I was sad that Marois won, I guess, because even though it’s unlikely, I don’t want Montreal to leave from Canada. I love how it is now. But I guess I kind of get it because I’ve been to Israel so that gave me a sense of how it feels to really belong. When I got there, I was told a million times that I was home - simply because I’m a Jew. It was cool to see people from my ‘tribe‘ with their own land and their own language and their own way of life, and it was even more cool to know that my blood - my identity - entitles me to be a part of that. So I started thinking that, if I was a Franco, and I lived in a sweet place like Montreal, or Quebec in general, hell yeah I’d want to claim it for my own. 

Anyway, I was also sad to see the official results of the Manitoba Fort Whyte byelection, which were the following:

Brian Pallister, PC got 3,626 votes
Bob Axworthy, Lib. got 2,069 votes
Brandy Schmidt, NDP got 739 votes
Donnie Benham, Green Party got 113 votes
Darrell Ackman, Independent got 19 votes

That means that NDP has 37 seats, the PCs have 19 seats, and the Liberals have 1 seat.

I was sad to see this because I will soon be at a place where I am going to want to build my own identity and it is hard to imagine that even if you believe your values are valuable and your perspectives give perspective, not everyone else will see that in you.
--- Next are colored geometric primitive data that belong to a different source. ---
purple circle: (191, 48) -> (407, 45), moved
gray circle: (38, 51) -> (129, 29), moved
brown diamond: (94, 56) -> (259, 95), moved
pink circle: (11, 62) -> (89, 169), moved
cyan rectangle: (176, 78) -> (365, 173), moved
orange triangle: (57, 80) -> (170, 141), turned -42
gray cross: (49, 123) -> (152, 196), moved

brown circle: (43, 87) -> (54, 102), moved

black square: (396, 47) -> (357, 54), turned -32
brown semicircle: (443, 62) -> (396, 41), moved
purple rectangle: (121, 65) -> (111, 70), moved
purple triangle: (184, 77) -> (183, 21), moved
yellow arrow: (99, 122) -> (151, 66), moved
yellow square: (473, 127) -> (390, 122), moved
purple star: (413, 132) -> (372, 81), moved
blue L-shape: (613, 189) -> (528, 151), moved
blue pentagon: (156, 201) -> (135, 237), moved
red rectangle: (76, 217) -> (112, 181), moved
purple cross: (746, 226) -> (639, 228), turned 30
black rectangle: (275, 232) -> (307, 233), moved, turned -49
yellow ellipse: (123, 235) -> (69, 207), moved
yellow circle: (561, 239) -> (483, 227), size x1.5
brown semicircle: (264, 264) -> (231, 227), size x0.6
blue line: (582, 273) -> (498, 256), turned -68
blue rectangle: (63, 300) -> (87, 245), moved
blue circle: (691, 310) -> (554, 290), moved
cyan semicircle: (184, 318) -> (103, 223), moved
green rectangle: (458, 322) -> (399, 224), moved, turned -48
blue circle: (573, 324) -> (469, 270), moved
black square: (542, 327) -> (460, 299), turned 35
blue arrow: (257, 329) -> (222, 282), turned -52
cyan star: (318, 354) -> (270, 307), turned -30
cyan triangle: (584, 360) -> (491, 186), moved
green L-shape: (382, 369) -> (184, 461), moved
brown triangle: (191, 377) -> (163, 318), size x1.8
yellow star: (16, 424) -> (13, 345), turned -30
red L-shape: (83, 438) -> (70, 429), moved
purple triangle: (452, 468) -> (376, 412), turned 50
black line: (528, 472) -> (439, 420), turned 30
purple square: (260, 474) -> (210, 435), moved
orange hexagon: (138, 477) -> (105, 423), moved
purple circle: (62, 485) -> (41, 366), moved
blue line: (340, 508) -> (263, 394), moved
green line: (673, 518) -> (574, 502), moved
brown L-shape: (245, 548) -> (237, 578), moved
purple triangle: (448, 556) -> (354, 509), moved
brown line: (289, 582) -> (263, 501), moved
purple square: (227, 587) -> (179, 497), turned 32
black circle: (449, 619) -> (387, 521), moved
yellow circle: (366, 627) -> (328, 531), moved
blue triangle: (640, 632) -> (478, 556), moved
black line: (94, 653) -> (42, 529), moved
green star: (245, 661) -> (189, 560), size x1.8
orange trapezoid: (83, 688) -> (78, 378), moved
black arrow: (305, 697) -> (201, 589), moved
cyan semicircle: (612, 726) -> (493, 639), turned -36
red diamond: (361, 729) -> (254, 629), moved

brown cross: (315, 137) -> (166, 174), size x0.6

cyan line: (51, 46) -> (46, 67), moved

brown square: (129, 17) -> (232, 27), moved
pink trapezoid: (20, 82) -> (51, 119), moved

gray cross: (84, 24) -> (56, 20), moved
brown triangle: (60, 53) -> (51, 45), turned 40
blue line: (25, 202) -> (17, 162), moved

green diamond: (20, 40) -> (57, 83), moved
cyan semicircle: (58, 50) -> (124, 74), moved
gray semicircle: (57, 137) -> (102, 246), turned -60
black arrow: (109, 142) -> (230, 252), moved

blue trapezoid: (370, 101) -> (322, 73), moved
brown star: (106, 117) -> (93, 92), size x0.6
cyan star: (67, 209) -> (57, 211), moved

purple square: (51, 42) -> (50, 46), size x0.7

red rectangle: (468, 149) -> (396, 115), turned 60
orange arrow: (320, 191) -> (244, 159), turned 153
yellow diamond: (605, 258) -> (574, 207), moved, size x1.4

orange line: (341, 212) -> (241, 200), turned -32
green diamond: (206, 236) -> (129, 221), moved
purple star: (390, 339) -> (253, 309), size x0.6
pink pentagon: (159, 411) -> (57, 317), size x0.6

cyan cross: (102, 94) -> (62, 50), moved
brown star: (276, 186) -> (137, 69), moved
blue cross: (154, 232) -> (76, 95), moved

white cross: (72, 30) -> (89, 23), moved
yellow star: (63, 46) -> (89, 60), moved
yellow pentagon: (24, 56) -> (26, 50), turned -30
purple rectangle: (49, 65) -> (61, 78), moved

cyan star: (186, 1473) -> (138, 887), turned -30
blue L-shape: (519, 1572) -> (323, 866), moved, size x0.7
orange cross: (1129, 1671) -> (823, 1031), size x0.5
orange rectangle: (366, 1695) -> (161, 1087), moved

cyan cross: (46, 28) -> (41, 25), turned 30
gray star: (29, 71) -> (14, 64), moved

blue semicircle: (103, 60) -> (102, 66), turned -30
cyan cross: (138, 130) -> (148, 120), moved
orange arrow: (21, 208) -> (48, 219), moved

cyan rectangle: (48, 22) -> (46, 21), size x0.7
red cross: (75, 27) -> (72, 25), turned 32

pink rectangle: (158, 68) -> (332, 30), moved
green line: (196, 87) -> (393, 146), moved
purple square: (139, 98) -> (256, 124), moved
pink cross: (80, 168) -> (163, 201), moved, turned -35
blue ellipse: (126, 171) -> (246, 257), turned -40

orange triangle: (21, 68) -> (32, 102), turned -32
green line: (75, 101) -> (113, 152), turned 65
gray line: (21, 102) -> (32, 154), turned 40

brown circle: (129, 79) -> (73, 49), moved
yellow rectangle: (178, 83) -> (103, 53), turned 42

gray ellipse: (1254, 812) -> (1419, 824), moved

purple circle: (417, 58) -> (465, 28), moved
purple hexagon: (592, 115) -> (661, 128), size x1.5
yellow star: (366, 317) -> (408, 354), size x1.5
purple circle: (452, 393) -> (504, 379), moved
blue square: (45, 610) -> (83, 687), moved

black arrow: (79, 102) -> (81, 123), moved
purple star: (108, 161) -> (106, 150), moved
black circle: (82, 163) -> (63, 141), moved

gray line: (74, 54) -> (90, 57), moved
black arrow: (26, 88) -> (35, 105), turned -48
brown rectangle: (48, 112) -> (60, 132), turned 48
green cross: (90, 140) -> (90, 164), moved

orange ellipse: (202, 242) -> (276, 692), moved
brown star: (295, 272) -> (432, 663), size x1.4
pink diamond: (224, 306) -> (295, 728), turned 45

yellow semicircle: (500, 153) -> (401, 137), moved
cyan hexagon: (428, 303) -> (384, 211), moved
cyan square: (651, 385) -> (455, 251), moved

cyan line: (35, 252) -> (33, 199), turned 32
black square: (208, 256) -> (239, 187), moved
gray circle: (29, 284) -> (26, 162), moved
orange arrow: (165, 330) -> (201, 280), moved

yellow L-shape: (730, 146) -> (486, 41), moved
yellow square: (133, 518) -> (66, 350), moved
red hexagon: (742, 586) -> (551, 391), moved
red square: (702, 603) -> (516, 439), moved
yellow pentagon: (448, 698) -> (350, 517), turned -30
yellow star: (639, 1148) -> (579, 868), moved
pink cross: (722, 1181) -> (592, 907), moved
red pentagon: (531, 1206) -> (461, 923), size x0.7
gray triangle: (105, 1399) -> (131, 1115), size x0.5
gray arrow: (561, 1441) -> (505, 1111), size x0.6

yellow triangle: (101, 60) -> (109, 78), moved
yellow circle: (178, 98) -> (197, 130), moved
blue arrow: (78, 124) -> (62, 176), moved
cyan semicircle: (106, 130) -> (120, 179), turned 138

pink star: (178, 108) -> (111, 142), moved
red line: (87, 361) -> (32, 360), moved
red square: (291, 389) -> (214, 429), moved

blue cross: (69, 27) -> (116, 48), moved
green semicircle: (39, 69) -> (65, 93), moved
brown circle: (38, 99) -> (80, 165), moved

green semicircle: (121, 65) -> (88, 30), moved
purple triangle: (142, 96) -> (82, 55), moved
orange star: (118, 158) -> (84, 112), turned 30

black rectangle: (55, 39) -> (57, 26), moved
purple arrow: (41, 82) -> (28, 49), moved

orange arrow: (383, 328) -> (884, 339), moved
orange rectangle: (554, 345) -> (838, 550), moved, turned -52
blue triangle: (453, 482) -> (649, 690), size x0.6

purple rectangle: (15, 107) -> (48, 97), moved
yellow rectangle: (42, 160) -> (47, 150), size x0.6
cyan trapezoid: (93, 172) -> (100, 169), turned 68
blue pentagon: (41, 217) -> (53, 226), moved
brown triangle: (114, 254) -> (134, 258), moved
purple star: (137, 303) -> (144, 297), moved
Not everyone sees it in the Green Party, I guess. 

“Every vote for the Green Party is a victory,” said Benham, after he saw the results. “I am really happy with the turnout; 100 votes, that’s 100 people that want a more accountable government and a greener future for Manitoba.”

Those things that he said made me understand it definitely was not about winning or losing, and that’s something I will remember about the identity of the Green Party.